Information leaked to The Spoof claims that Saddam Hussein is not dead. Sources in Iraq attempted to contact officials in Washington and London by mobile phone, but instead of reaching the White House, the call was received by elderly spinster Georgina Bush, of Washington, Tyne and Wear.
Miss Bush, 82, listened intently as the caller told her that the man hung in the popular coffee table video was one of the dictator's famous "doubles", Mustaf Ashit, a Baghdad bicycle shop owner, who took Saddam's place shortly before the execution on December 30th last year.
The audacious "switch" was made as lazy, incompetent foul-smelling Iraqi guards slept at the Abu Hamsa Detention Centre, just 100 yards from Baghdad Kangaroo Court where the "trial" was held.
The "doubles" are, in fact, clones, and are thought to number more than forty. Saddam, himself, conceived the cloning idea after seeing "The Boys From Brazil", in which Nazi dictator Franz Beckenbauer is cloned to ensure the German national football team would always have a tyrant at the helm.
Intelligence experts are sceptical.

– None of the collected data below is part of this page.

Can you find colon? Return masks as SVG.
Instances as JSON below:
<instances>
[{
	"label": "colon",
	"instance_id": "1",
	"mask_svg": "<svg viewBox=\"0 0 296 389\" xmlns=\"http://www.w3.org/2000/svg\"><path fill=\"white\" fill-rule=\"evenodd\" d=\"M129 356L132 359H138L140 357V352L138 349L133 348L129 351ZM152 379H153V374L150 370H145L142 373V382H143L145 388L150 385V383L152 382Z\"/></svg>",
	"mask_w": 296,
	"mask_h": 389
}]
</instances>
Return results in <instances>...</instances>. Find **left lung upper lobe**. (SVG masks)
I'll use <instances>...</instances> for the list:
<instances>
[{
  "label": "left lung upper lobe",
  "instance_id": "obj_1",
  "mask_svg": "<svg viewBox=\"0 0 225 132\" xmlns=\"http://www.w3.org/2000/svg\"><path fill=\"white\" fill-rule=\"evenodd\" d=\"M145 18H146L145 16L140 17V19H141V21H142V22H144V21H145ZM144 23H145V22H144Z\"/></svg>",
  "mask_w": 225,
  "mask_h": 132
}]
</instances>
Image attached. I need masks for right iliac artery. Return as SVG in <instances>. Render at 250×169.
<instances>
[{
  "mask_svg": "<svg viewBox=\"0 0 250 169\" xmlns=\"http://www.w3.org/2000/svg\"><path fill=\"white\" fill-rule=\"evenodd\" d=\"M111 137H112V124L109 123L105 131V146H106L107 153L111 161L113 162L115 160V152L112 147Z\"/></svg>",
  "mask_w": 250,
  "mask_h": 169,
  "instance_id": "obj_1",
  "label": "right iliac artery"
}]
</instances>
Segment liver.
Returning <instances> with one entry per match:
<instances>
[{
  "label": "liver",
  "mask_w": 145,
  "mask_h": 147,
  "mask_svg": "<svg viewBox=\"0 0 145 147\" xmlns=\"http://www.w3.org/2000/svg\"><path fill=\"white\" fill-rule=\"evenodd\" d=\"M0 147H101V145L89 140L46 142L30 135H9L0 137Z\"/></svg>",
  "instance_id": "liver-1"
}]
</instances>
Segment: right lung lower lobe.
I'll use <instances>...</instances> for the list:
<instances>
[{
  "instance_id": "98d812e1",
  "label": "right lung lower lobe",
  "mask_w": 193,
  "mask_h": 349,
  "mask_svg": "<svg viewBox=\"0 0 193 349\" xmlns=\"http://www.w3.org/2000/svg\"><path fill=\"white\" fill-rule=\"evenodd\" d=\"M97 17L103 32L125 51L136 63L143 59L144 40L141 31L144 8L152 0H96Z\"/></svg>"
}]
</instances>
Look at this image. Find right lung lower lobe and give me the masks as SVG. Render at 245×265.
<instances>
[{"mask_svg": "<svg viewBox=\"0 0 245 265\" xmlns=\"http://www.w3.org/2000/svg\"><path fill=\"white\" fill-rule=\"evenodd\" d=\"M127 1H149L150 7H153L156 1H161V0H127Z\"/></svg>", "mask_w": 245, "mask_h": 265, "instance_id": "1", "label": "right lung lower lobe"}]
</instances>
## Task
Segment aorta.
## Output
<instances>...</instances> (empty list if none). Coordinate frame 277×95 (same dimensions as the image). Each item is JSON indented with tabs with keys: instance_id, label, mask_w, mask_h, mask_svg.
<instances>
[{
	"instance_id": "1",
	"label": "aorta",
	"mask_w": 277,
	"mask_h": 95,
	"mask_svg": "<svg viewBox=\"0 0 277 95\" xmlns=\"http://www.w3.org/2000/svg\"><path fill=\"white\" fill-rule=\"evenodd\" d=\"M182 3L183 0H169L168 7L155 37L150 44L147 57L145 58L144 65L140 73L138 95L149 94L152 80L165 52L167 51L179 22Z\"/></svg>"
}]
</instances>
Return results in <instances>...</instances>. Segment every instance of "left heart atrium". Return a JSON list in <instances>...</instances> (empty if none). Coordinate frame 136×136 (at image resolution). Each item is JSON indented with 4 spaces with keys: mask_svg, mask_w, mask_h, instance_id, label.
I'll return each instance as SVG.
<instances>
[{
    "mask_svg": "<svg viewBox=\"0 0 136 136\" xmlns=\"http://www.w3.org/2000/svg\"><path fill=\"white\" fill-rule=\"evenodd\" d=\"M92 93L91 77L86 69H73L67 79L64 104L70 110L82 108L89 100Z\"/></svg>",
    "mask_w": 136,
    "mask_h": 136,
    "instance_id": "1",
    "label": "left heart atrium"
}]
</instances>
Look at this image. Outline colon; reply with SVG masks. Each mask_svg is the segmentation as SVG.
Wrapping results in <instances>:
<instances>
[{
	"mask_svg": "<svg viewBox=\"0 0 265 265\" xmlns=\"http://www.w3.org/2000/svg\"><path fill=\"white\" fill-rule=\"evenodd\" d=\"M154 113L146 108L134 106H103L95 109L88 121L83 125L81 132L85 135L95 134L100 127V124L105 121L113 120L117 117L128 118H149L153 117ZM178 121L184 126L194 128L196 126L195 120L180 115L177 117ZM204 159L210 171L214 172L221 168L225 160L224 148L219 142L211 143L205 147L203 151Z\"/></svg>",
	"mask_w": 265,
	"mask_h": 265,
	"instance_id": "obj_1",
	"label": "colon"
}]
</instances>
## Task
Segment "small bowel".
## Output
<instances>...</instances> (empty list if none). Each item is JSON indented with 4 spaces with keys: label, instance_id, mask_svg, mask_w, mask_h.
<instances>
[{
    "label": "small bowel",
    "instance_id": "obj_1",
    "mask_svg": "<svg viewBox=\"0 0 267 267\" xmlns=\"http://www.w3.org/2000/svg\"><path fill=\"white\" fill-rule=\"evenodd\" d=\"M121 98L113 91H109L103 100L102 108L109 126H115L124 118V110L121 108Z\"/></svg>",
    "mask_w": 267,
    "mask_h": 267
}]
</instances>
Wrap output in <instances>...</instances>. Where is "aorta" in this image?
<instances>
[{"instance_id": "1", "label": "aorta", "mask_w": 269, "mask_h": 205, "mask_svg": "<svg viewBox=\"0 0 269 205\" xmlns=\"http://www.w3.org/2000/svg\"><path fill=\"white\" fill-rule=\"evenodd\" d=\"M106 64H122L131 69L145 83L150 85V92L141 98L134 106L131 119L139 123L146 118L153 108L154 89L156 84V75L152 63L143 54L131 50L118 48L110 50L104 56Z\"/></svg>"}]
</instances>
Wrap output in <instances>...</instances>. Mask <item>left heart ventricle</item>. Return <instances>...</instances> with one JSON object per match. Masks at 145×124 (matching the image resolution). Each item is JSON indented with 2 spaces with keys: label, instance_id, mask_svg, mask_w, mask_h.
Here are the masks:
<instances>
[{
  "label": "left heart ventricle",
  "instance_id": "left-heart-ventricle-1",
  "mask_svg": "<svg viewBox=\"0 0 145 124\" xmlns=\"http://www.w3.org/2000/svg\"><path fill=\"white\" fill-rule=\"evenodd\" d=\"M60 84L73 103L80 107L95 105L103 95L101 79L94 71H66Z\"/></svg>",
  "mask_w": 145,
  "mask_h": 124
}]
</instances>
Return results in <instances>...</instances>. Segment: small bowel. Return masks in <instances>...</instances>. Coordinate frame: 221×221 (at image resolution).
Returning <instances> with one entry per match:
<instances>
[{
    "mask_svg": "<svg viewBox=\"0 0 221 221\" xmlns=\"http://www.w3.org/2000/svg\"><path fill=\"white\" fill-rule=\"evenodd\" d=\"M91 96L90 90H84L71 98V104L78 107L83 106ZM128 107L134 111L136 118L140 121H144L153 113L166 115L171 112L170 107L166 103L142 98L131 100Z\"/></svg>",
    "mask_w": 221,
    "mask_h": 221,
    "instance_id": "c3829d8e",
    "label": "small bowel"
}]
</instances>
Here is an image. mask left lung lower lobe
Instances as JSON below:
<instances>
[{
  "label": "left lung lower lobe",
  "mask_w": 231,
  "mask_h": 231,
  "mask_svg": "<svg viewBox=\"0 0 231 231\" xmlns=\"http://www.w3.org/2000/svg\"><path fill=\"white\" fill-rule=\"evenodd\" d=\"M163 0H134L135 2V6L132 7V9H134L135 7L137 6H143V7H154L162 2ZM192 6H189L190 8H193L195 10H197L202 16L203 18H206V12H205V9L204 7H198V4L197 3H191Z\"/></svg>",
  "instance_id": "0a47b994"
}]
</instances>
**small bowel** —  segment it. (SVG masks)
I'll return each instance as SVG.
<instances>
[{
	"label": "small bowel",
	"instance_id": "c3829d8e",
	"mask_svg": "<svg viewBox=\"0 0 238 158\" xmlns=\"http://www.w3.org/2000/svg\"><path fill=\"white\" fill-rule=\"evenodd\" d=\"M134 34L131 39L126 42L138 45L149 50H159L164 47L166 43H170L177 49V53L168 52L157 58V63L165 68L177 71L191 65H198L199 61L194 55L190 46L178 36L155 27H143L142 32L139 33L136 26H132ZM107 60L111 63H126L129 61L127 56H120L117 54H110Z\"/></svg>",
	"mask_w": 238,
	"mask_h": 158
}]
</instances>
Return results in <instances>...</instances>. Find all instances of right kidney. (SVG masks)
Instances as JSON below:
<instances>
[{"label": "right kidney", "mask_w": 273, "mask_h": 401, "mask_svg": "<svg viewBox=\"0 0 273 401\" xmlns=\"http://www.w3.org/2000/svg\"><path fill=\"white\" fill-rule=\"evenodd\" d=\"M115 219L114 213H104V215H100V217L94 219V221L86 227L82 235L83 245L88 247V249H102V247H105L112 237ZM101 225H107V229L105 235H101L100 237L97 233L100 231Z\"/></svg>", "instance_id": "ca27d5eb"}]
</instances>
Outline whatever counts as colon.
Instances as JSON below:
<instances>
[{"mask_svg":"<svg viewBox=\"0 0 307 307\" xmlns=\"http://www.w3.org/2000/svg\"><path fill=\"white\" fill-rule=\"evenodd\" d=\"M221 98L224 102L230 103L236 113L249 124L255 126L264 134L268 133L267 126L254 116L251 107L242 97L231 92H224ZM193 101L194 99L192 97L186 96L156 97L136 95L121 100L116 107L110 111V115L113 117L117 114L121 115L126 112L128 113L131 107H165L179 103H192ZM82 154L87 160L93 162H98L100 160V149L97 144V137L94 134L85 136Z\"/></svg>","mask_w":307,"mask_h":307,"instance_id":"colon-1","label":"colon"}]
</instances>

The CIA believes that the phone video was a fake, whilst one operative has claimed that Saddam either never existed, or was a woman.
British officials disagree and, after rigorous investigation, have concluded that, if Saddam is not dead, he must be alive.
Moreover, they argue that the "real" Saddam Hussein looks nothing like the person who appears in the phone vid, and who patted George Galloway on the head.
Instead, they say, the "real" Saddam looks like footballer Franz Beckenbauer.
Saddam Hussein is currently alive and well and living in Spain.